Biodiversity is struggling globally and while there isn’t a silver bullet to stem habitat loss, fragmentation and degradation that is behind the decline, there is growing evidence that offsetting programs, led by independent third party entities, can help.

In economic speak, biodiversity is an, “unpriced externality,” where nobody need bear the cost of conserving it, explains Kerry ten Kate, the Director of the Biodiversity Initiative at Forest Trends, who is Ecosystem Marketplace’s publisher. And so wildlife is often neglected in market transactions, over-consumed and under-produced.

In 2014, ten Kate along with Guy Duke, an independent consultant, completed an assessment of biodiversity offset programs in Australia and the US over the course of five weeks per request by England’s Department for Environment, Food and Rural Affairs (Defra).

“Part of this impact assessment was the hypothesis that a regulated biodiversity offsetting market could help ensure that things are dealt with transparently, more consistently and with greater certainty within planning systems,” she says, speaking during a recent webinar that explained the report and showcased significant findings. That certainty would underpin greater economic growth.

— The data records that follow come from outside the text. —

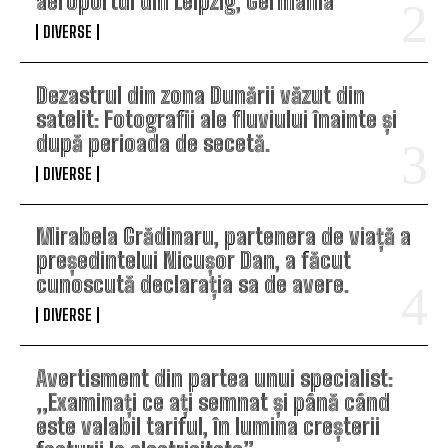
aeroportul din Leipzig, Germania
DIVERSE
Dezastrul din zona Dunării văzut din
satelit: Fotografii ale fluviului înainte și
după perioada de secetă.
DIVERSE
Mirabela Grădinaru, partenera de viață a
președintelui Nicușor Dan, a făcut
cunoscută declarația sa de avere.
DIVERSE
Avertisment din partea unui specialist:
„Examinați ce ați semnat și până când
este valabil tariful, în lumina creșterii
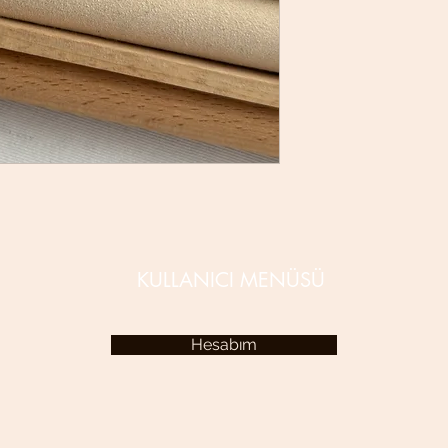
KULLANICI MENÜSÜ
Hesabım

Duke and ten Kate found such programs can indeed provide developers with a more streamlined and certain process and their use in England has much to offer the development community.

“Effective third party offsetting similar to programs in Australia and the US can help England’s dwindling biodiversity,” says Duke.

A Complicated Subject

The use of biodiversity offsets is controversial globally, not the least of which in England. The concern with offsetting is largely over quality and standards, the Business and Biodiversity Offsets Programme explains. Opponents fear a development project could decimate biodiversity in one place and then implement inferior conservation activities elsewhere. There’s also a fear of destroying irreplaceable biodiversity where it isn’t possible to simply conserve at a different location.

Despite the debate, Defra has continued to consider their use and, earlier this year, published its work evaluating several offsetting pilot projects along with a consultation on the practice. Though the conservation community in Britain had long been awaiting these findings, some say the results only seemed to increase the government’s ambivalence on using offsets.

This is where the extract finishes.